Dans le cadre du projet du « Grand Roissy », près de la moitié des villes de la Communauté de communes plaines et monts de France, la première communauté de Seine-et-Marne (77), vont rejoindre celles de Val de France et Roissy Porte de France. Un collectif constitué autour de maires, les Irréductibles, envisage de mener plusieurs actions, notamment autour de l’aéroport.

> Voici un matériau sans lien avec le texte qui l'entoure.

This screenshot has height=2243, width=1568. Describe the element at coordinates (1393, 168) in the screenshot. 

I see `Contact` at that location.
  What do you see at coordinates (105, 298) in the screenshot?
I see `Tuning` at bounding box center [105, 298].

Depuis 2013, la CCPMF (Communauté de communes plaines et monts de France) regroupe 37 villes de Seine-et-Marne (77). Le Conseil d’État l’a qualifiée de « bassin de vie cohérent » pour ses 110.000 habitants. Sa création faisait suite à une loi datant de la même année stipulant qu’il ne fallait plus de communes isolées. À partir d’aout 2015, 17 d’entre elles seront rattachées à d’autres communautés d’agglomérations. « Les élus l’ont appris par voie de presse, ça fait toujours plaisir » tempête Xavier Yvon, conseiller municipal « sans carte » de Saint-Mard. Au-delà de la communication, ce redécoupage ne fait pas l’unanimité, c’est le moins que l’on puisse dire, puisque les 37 maires de Plaines et monts de France s’y opposent. Ils se mettent d’ailleurs en ordre de bataille, et annoncent plusieurs « actions de combat » dans les jours à venir.
Ce démantèlement est le fruit de l’application de la loi MAPTAM (loi de modernisation de l’action publique territoriale et d’affirmation des métropoles) de 2014 qui prévoit que les communautés de communes de la petite couronne se regroupent pour former des ensembles de 200.000 à 300.000 habitants. Pour Bernard Rigault, président de la CCPMF et maire de Moussy-le-Neuf (DVD), membre du parti Les Républicains, le territoire ne devrait pas être concerné : « Notre siège social est en dehors du périmètre ». Selon lui, les raisons d’un tel regroupement sont « politico-financières ». Les élus mécontents y voient une manière de mettre ensemble les villes les plus riches autour de l’aéroport de Roissy-Charles de Gaulle.
Opération mairie fermée et « point de filtrage »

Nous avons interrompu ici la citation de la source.